But of course I was here for the underwater scene. As a longtime diver, I
relished the feeling of “diving in the 1980s,” when no one required buddy diving,
set maximum depth limits, or forbid reverse profile dives. If you had a beer or
glass of wine with your lunch, no one would know or care. No one asked my maximum
depth, much less whether I had gone into deco. They made no effort to keep me with
divers undergoing certification and, with
one exception, I dived alone. I could have
been accompanied by a divemaster had I
asked. They did set bottom times at fortyfive
to fifty-five minutes, especially for
the second morning dive so we could be
back at the hotel for lunch. However, the
actual bottom times always ended up ten to
twenty minutes longer. (San Andres has a
recompression chamber with a trained technician).

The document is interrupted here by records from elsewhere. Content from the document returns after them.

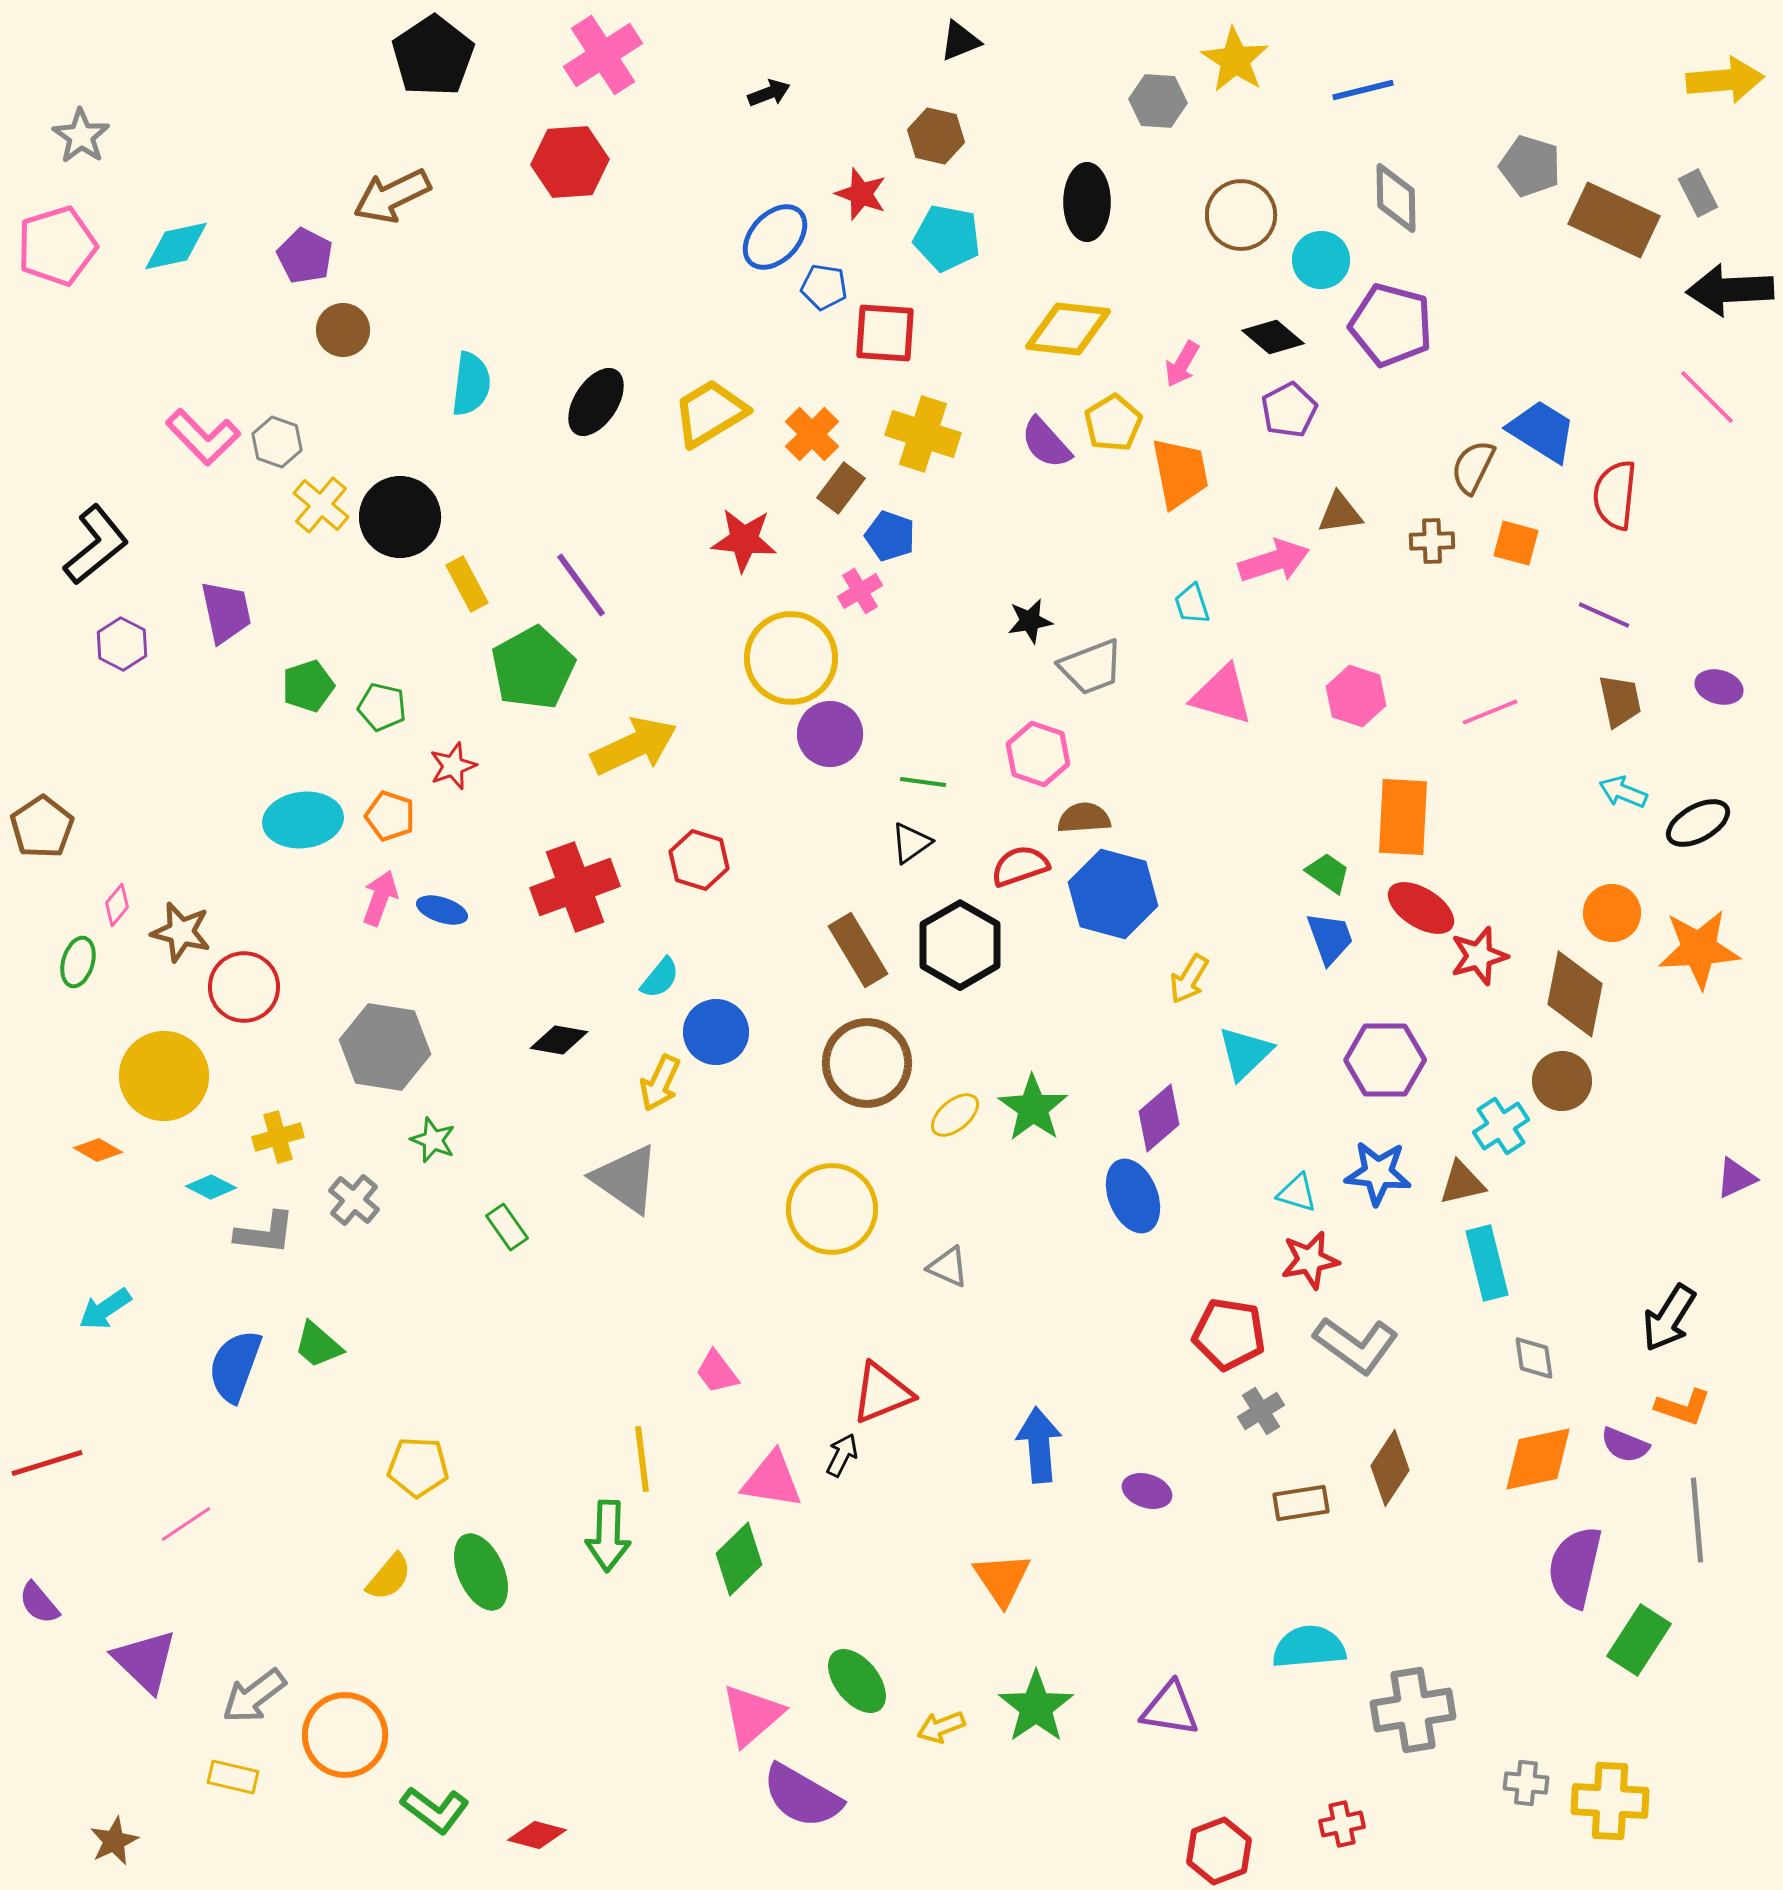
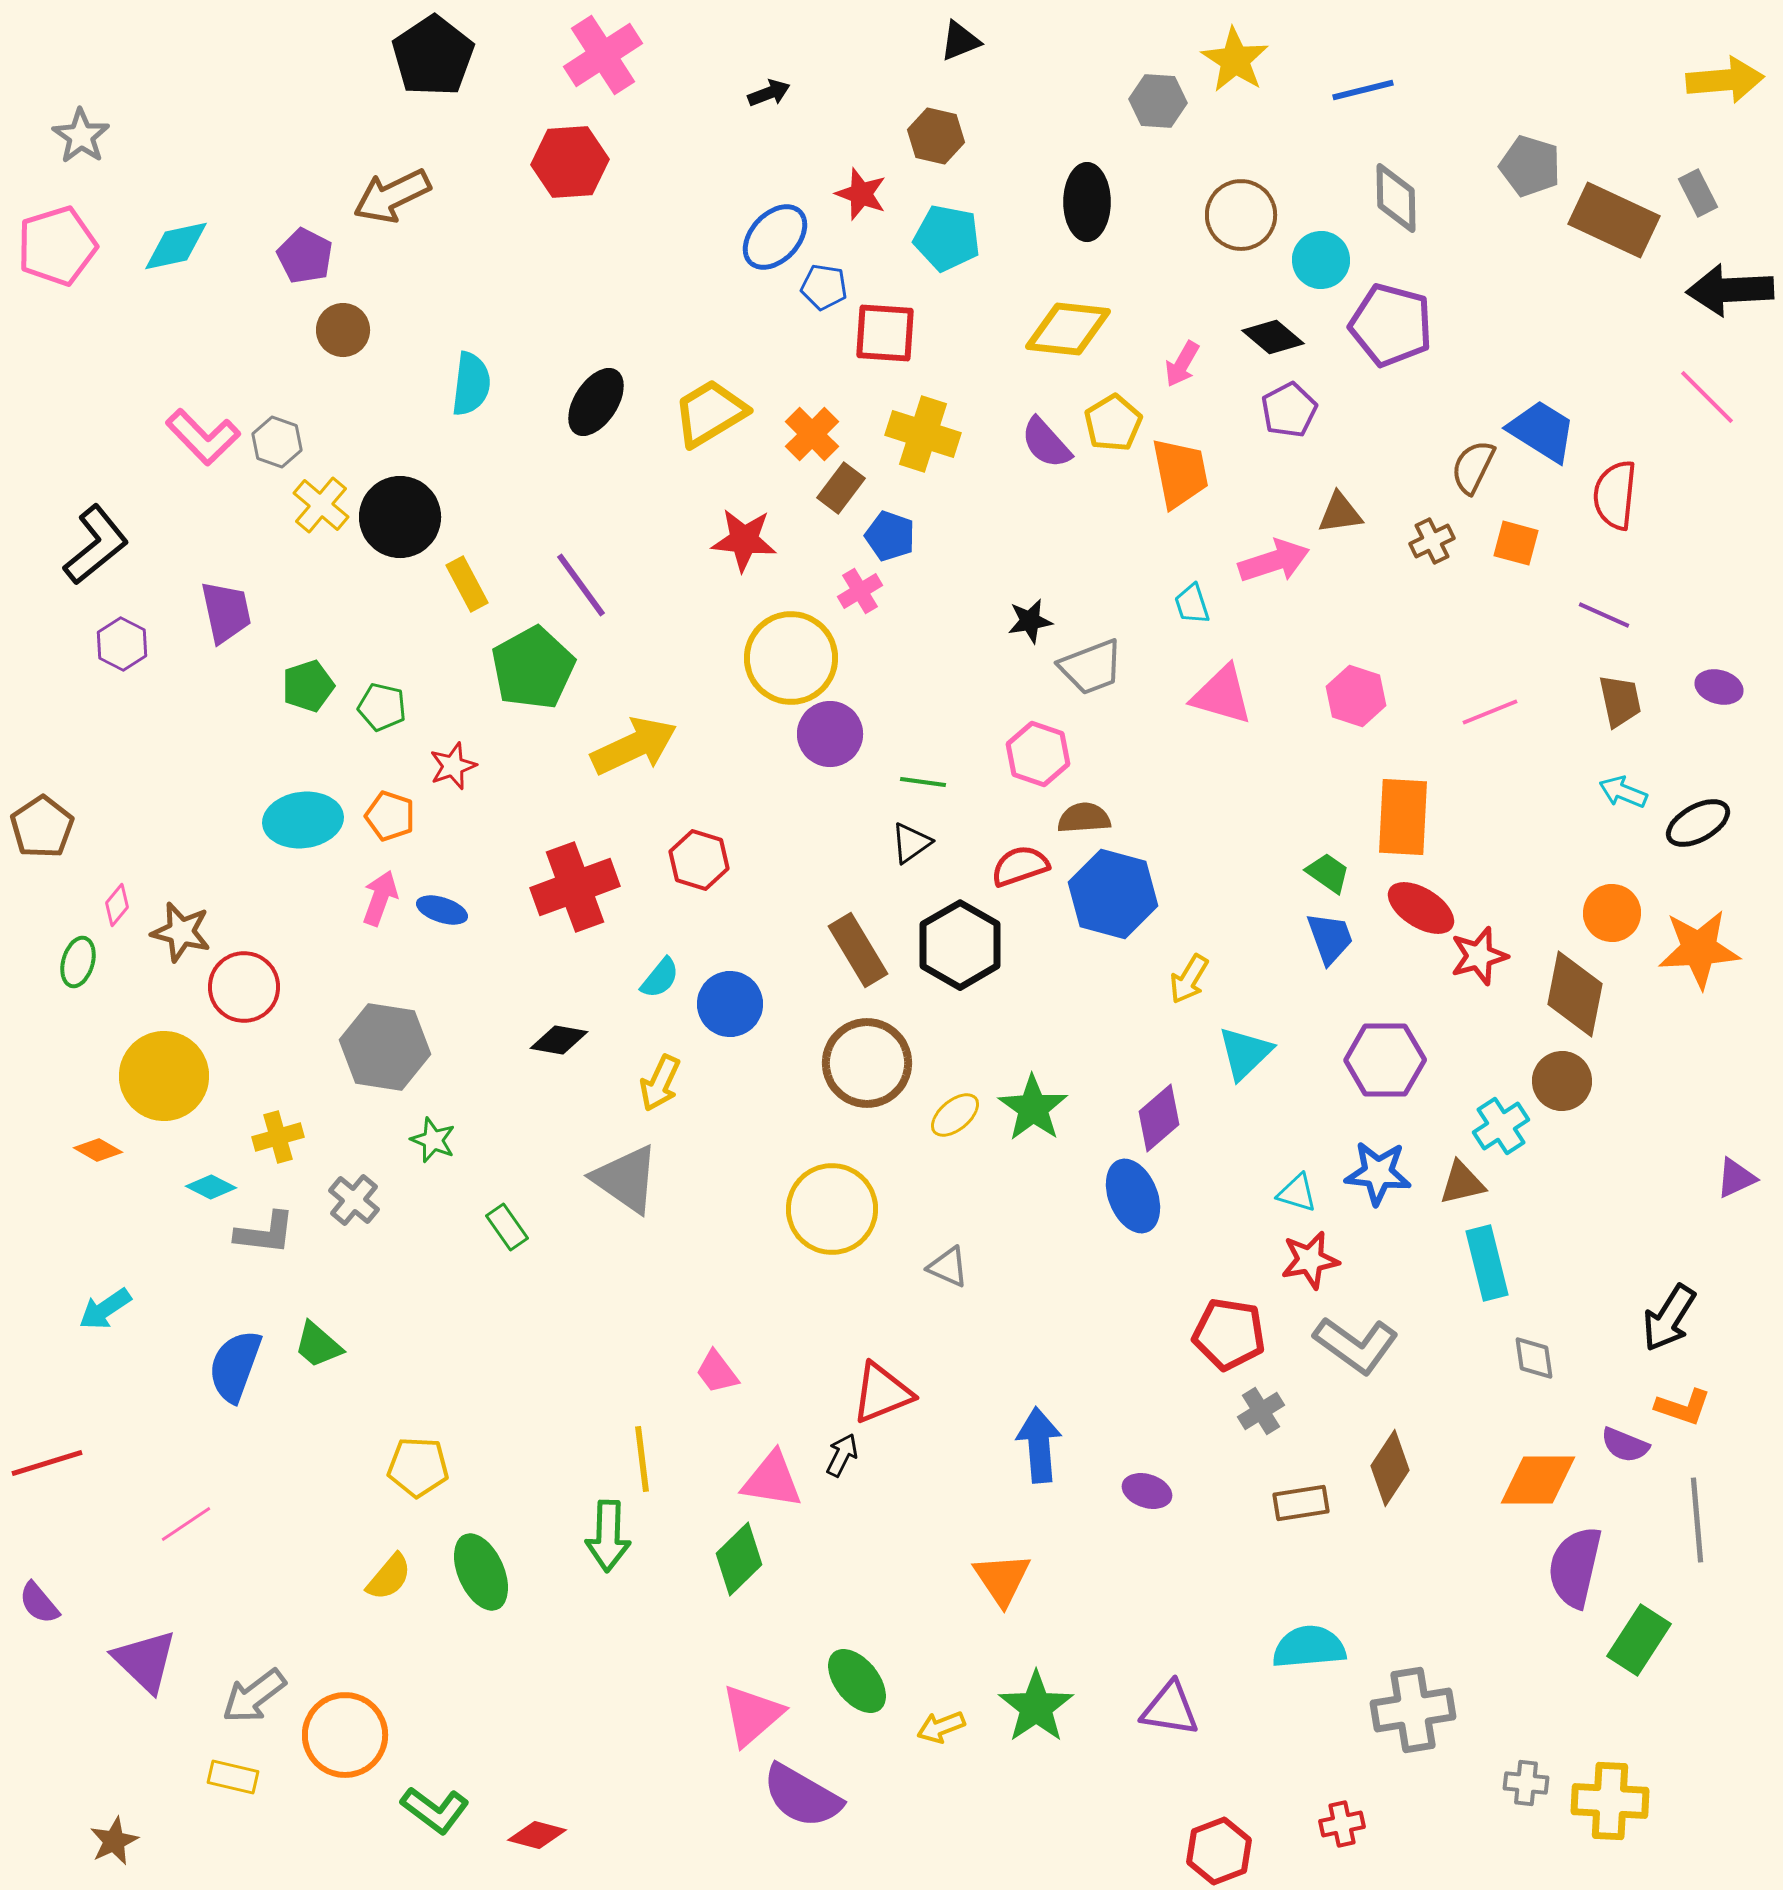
brown cross at (1432, 541): rotated 24 degrees counterclockwise
blue circle at (716, 1032): moved 14 px right, 28 px up
orange diamond at (1538, 1459): moved 21 px down; rotated 12 degrees clockwise
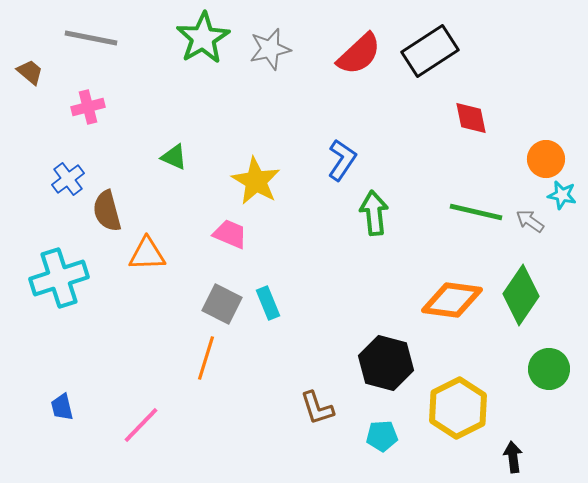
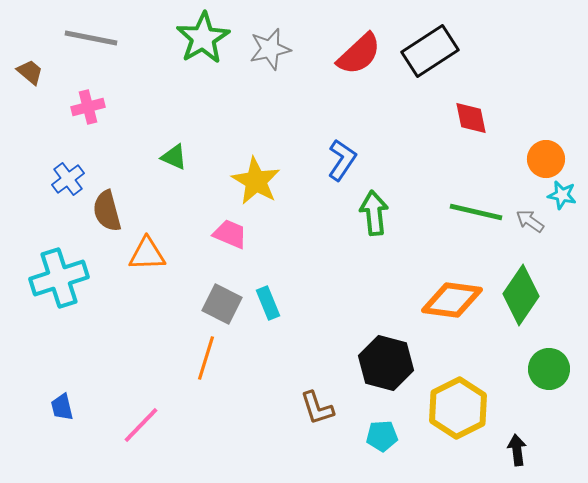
black arrow: moved 4 px right, 7 px up
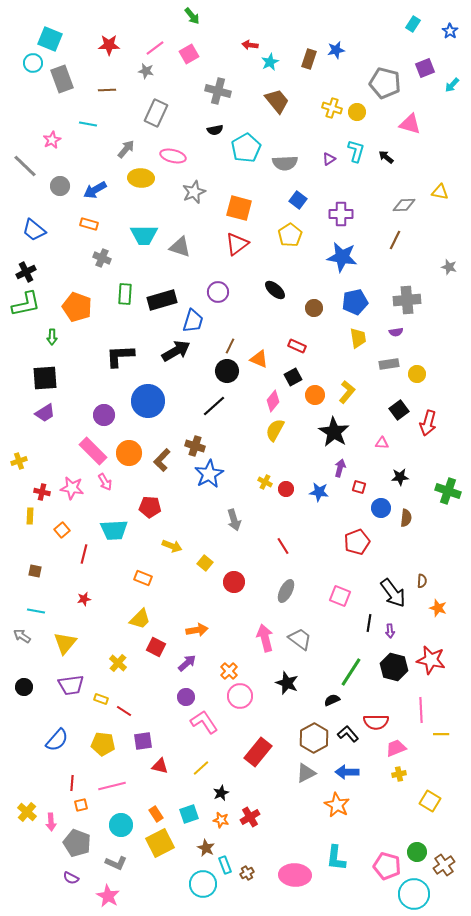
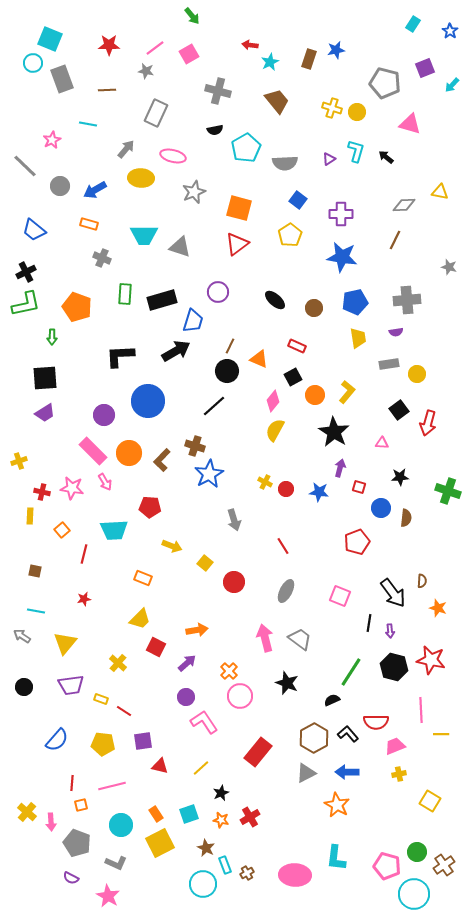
black ellipse at (275, 290): moved 10 px down
pink trapezoid at (396, 748): moved 1 px left, 2 px up
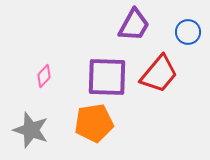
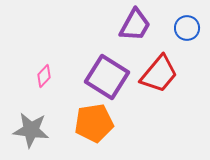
purple trapezoid: moved 1 px right
blue circle: moved 1 px left, 4 px up
purple square: rotated 30 degrees clockwise
gray star: rotated 12 degrees counterclockwise
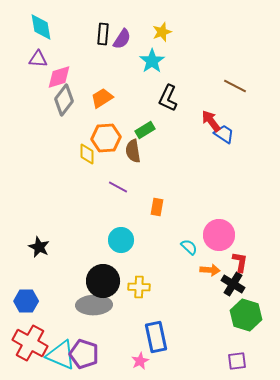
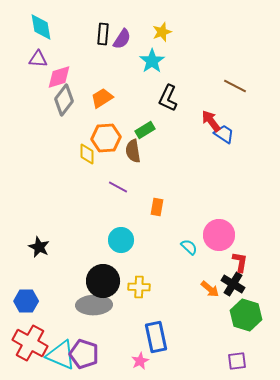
orange arrow: moved 19 px down; rotated 36 degrees clockwise
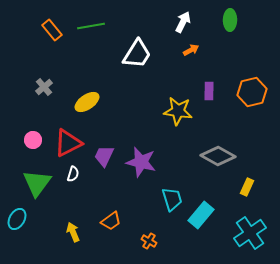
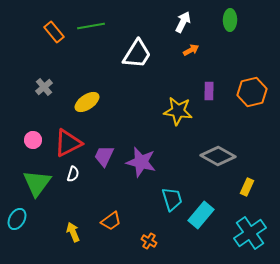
orange rectangle: moved 2 px right, 2 px down
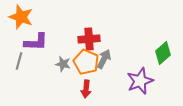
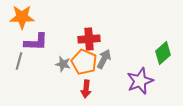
orange star: moved 1 px right; rotated 20 degrees counterclockwise
orange pentagon: moved 2 px left
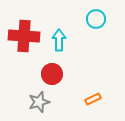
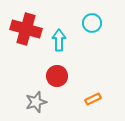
cyan circle: moved 4 px left, 4 px down
red cross: moved 2 px right, 7 px up; rotated 12 degrees clockwise
red circle: moved 5 px right, 2 px down
gray star: moved 3 px left
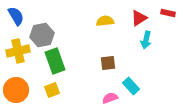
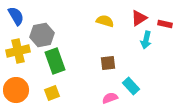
red rectangle: moved 3 px left, 11 px down
yellow semicircle: rotated 24 degrees clockwise
yellow square: moved 3 px down
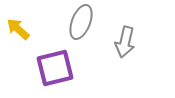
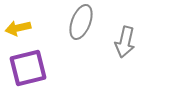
yellow arrow: moved 1 px up; rotated 55 degrees counterclockwise
purple square: moved 27 px left
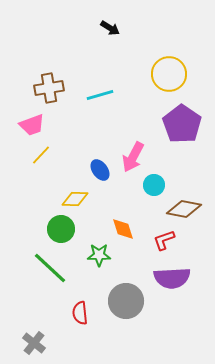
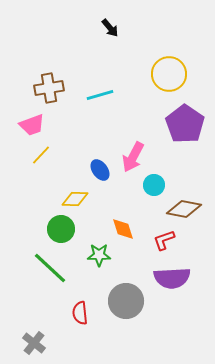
black arrow: rotated 18 degrees clockwise
purple pentagon: moved 3 px right
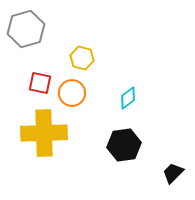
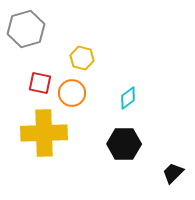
black hexagon: moved 1 px up; rotated 8 degrees clockwise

They asked me to sign a waiver
printed in Spanish, which I signed without
asking for a translation -- don’t sign,
don’t dive. One negative about going back
in time was seeing the divemaster inflate
balloonfish for my amusement. They seemed
to think it was fun to force morays and
octopi out of their holes. I tried to
explain to them that harassing and stressing
critters was no longer considered kosher.
To be clear about the fish life, there were lots of friendly queen and gray
angels, as well as shy French angels and rock beauties. There were four-eye and
striped butterflyfish, a couple of nurse sharks, large green morays, and a couple of
goldentail morays. There were plentiful trumpetfish, scrawled filefish, yellowfin
and tiger groupers, barjacks, schoolmasters, schools of Bermuda chub, and of course
grunts. Large midnight parrotfish, big rainbow parrotfish, sometimes in schools, and
gangs of juvenile princess parrots. More balloonfish than usual. Lots of cowfish and
trunkfish. No Nassau groupers, horse-eyed jacks, rainbow runners, hogfish, big snappers,
or queen triggers. No great barracuda but small schools of southern sennet. I
would rate the reefs superior to Roatan, and similar in quality to the best reefs in
Belize (though San Andres had more bottomless walls and was prettier at 130). Also,
the soft corals were much denser than in Belize. The sponges were among the best
that I have seen in the Caribbean since I visited Little Cayman a decade ago. It
also offers healthy shallow coral mounds (less than thirty feet deep) with no sign
of any storm damage. San Andres is reportedly out of the hurricane belt and the
pristine staghorn coral reflects that. Like the reefs of Los Roques in Venezuela,
the reefs around San Andres resemble a rainforest with their dense covering of bushy
seawhips, sea plumes, and many other gorgonions.
Who should dive San Andres? My guess is folks who have been everywhere in the
Caribbean and want to keep moving. People looking for an extension from Costa Rica
after a live-aboard trip. Divers who want a calm, urban, international dive experience.
Those who want to visit a Spanish-speaking country. Beyond that, who knows?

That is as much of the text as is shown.